Well, the important thing to remember is that Wordfast is not intelligent. The intelligence lies with the translator and/or the guy writing the tagger. Thankfully PO is quite simple, and if the lines are not wrapped, a translator can tag it almost manually.

What is tagging?

Well, in an MS Word document, you can apply a “style” to certain pieces of text. Default styles include Heading 1, Paragraph, etc. You can also set the behaviour of a style, so that all text with that style will look the same way. For example, I could set “Heading 1” to be Arial font, size 12, red text on a blue background, and all text with the style Heading 1 will look that way. It’s kinda like HTML. You can also create your own “styles”, and make them look like any thing you want to. The nice thing about styles is that you can tell a macro or a Find/Replace operation to perform its actions only on certain styles instead of the entire text. Very few people who use MS Word are aware of the great possibilities that exist thanks to “styles”.

If I were to translate an HTML document in MS Word, I could do it as follows: First copy the text (the HTML code) to an empty MS Word document. Then create a unique style with a unique name. Then use Find/Replace to change the style of all the non-translatable code to that unique style. Then write a macro which extracts the translatable text by ignoring everything which is in that unique style. Or, write a macro which hides all text which is in that unique style (so that only the translatable text is visible). Or, well, you can see the possibilities here.

In Wordfast (and in Trados) there are two such unique styles, with which the macros interact in a special way. The one style is called tw4winExternal and the other is called tw4winInternal. In an HTML file (saved as an MS Word document), the External style is applied to block-level code and the Internal style is applied to line-level code. The Wordfast macro ignores everything which has the External style, and creates a temporary text box with each sentence of translatable text in which the translator types the translation. Text with the Internal style has a red colour, so that the translator can see which pieces of line-level HTML he should watch out for. In this way, the translator doesn’t need to know HTML and yet he can translate directly within an HTML document (using MS Word) without any fear of “breaking” the code.

Marking the untranslatable code with External and Internal styles, is known as “tagging”.

So, a translator faced with a tagged PO file in MS Word will not necessarily know how the PO format works. He will be able to see everything in the PO file, but he’ll ignore it because Wordfast will automatically allow him access only to the text to the translated.

And now for the complication...

In Wordfast, the source text is overwritten with the target text. This means that when the translator gets the file from the client, the file must already be in such a way that the source text can be overwritten by the target text. This is why I insist on a “duplicated” PO file (however, I can duplicate it in MS Word too, so if the client is unable to provide a “duplicated” file, I can do it myself anyway).

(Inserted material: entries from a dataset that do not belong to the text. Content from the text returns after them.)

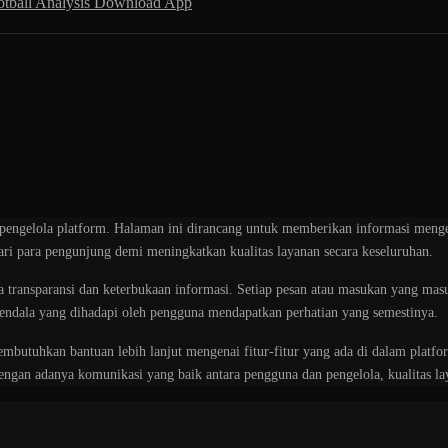
otball Analysis
Download App
engelola platform. Halaman ini dirancang untuk memberikan informasi menge
dari para pengunjung demi meningkatkan kualitas layanan secara keseluruhan.
ansparansi dan keterbukaan informasi. Setiap pesan atau masukan yang masuk 
kendala yang dihadapi oleh pengguna mendapatkan perhatian yang semestinya.
embutuhkan bantuan lebih lanjut mengenai fitur-fitur yang ada di dalam platf
ngan adanya komunikasi yang baik antara pengguna dan pengelola, kualitas la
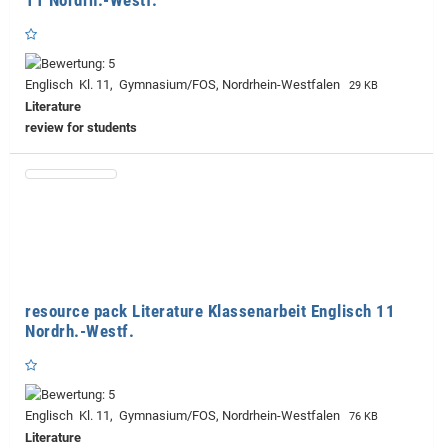
Englisch Kl. 11, Gymnasium/FOS, Nordrhein-Westfalen
29 KB
Literature
review for students
resource pack Literature Klassenarbeit Englisch 11
Nordrh.-Westf.
Englisch Kl. 11, Gymnasium/FOS, Nordrhein-Westfalen
76 KB
Literature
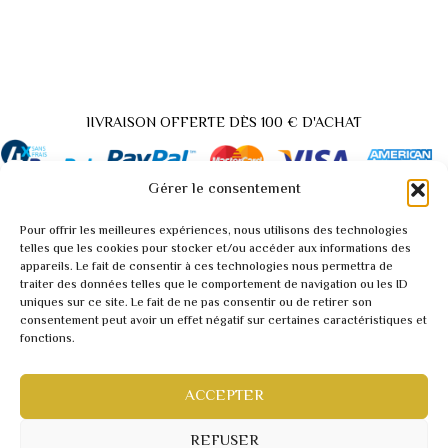
lIVRAISON OFFERTE DÈS 100 € D'ACHAT
Gérer le consentement
Pour offrir les meilleures expériences, nous utilisons des technologies
Back
telles que les cookies pour stocker et/ou accéder aux informations des
appareils. Le fait de consentir à ces technologies nous permettra de
to
traiter des données telles que le comportement de navigation ou les ID
A propos / Contact
Top
uniques sur ce site. Le fait de ne pas consentir ou de retirer son
Demande tarif pro / vidéo
consentement peut avoir un effet négatif sur certaines caractéristiques et
fonctions.
Conditions générales
Mentions légales
Politique de confidentialité
ACCEPTER
Webmaster inforweb.ch
©2022 RARITY
REFUSER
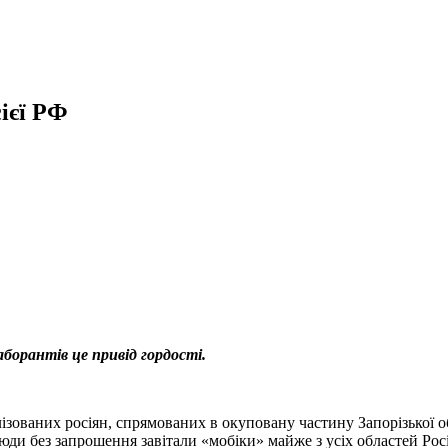
ієї РФ
аборантів це привід гордості.
ізованих росіян, спрямованих в окуповану частину Запорізької о
сюди без запрошення завітали «мобіки» майже з усіх областей Росі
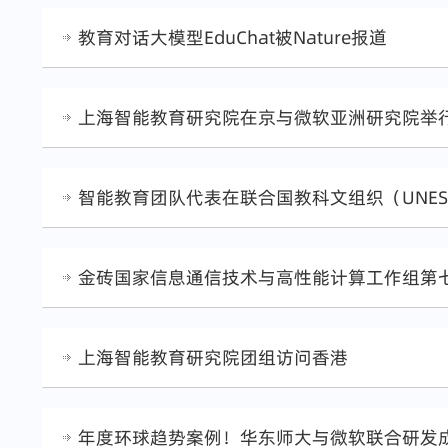
教育对话大模型EduChat被Nature报道
上海智能教育研究院在京与微软亚洲研究院举
智能教育团队代表在联合国教科文组织（UNESC
金砖国家信息通信技术与高性能计算工作组第
上海智能教育研究院团组访问香港
年度环球趋势案例！华东师大与微软联合研发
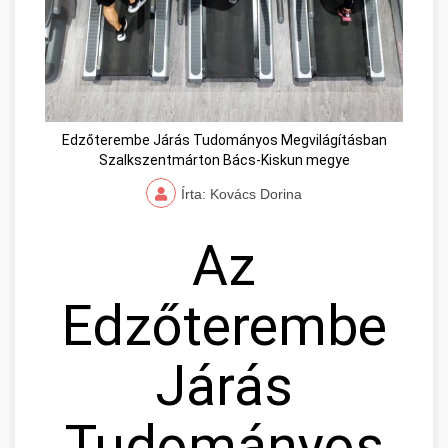
Edzőterembe Járás Tudományos Megvilágításban
Szalkszentmárton Bács-Kiskun megye
Írta: Kovács Dorina
Az
Edzőterembe
Járás
Tudományos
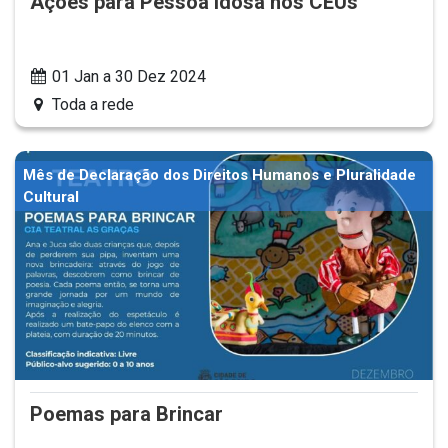
Ações para Pessoa Idosa nos CEUs
01 Jan a 30 Dez 2024
Toda a rede
Mês de Declaração dos Direitos Humanos e Pluralidade
Cultural
Poemas para Brincar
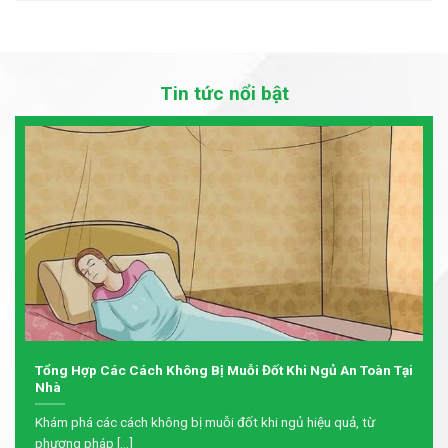
Tin tức nổi bật
Tổng Hợp Các Cách Không Bị Muỗi Đốt Khi Ngủ An Toàn Tại
Nhà
Khám phá các cách không bị muỗi đốt khi ngủ hiệu quả, từ
phương pháp [...]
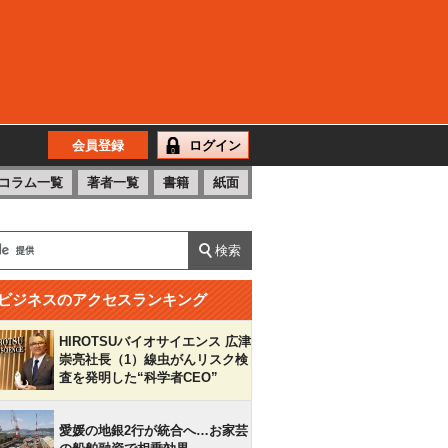
会員登録
ログイン
コラム一覧
著者一覧
書籍
紙面
ビジネスのアクセスランキング
HIROTSUバイオサイエンス 広津
崇亮社長（1）線虫がんリスク検
査を発明した“科学者CEO”
愛媛の地銀2行が統合へ…お家芸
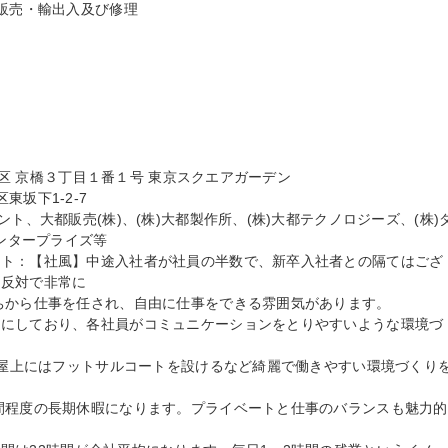
販売・輸出入及び修理

中央区 京橋３丁目１番１号 東京スクエアガーデン

坂下1-2-7

ト、大都販売(株)、(株)大都製作所、(株)大都テクノロジーズ、(株)
ンタープライズ等

ント：【社風】中途入社者が社員の半数で、新卒入社者との隔てはござ
反対で非常に

トにしており、各社員がコミュニケーションをとりやすいような環境づ
間程度の長期休暇になります。プライベートと仕事のバランスも魅力的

Now, if you think about it carefully, you’ll see that a translator cannot deal with PO fuzzys in Wordfast. Not possible.

However, most of the time when fuzzys occur, it is because an existing string (which had been translated before) has changed slightly, right? So it follows that the old string and its correct translation is still available somewhere. If this old string and its translation isn’t in the translation memory (TM) already, it can easily be added to it, right?

Therefore, a simple workmethod is to delete all the proposed translations of fuzzys and turn the fuzzys into untranslateds (and then “duplicate” them), and translate them as usual.

Translating Opera

When I get PO files from my contact at Opera, the translated, fuzzy and untranslated strings are in a single file. First I used Gnu Gettext tools to separate these into three files. Then I turn the fuzzy strings into untranslated strings. Then I do the translation on the two “untranslated” files, and then I merge them back into the original file (the translated strings remain untouched by this process).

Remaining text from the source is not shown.